Documentary screens on Uganda’s child soldiers
March 22nd, 2007 by Zsofia
The award-winning documentary “War/Dance” was screened last night in a joint film event by New York’s Museum of Modern Art and the Film Society of Lincoln Center. Directed by the husband-and-wife team Sean Fine and Andrea Nix Fine, “War/Dance” focuses on a group of children in a northern Ugandan refugee camp, who had escaped from the Lord’s Resistance Army.
The documentary film tells the story of three exceptional children and their school in the Patongo refugee camp as they take an historic journey to compete in the annual Kampala Music Festival. Fifty-six schools compete, but only one will go home the champion. No one expects it to be Patongo – schools in the middle of refugee camps don’t win awards.
“The music helps them forget,” said Patongo’s head teacher in the film. The war has stolen so much: their homes, their parents, their childhoods. Patongo’s refugee camp packs 60,000 people in its endless squalor. Close to half of the primary school students had been abducted and forced at gunpoint to beat or kill neighbors, other children and sometimes even their own parents.

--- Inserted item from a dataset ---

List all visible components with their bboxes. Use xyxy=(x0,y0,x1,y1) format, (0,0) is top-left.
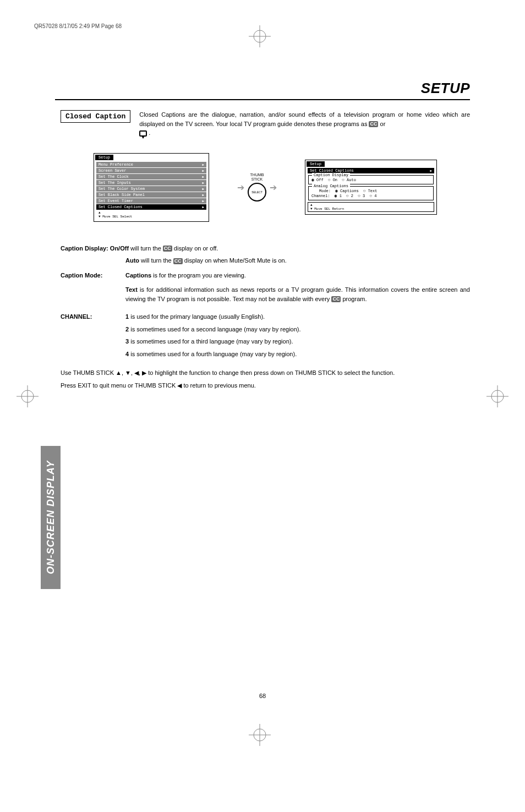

The story centres around Rose, 13, the choirgirl trying to piece her life back together after witnessing the brutal aftermath of her parents murder; Dominic, 14, the escaped child soldier and virtuoso xylophone player, forced to murder three people; and Nancy, 12, who kept herself and two younger siblings alive in the bush for a month after the LRA killed their father and abducted their mother. She now dreams of becoming a doctor.
The New York Times has been slightly critical in its description: “The setup sounds obvious at best, a near-caricature of those contemporary social-issue films about Africa in which catastrophe is met with redemption. But the documentary plays out more complexly than its bare bones suggest, largely because the three remarkable children at its center - Rose, Dominic and Nancy - are too individuated to be clichés and too marked by tragedy to become figures of uplift. Their smiles are transitory, ghostly. […] As one disturbing, intrusive scene of a mourning child suggests, the Fines have yet to fully grasp the moral obligations that come into play every time a filmmaker trains a documentary eye on another person. Just because a subject allows you to show her grief doesn’t mean you should. Who, after all, benefits from this image?”
The film won a Sundance award for Documentary Direction in January. It was produced by Shine Global, a US-based non-profit organisation, dedicated to raising awareness about child suffering.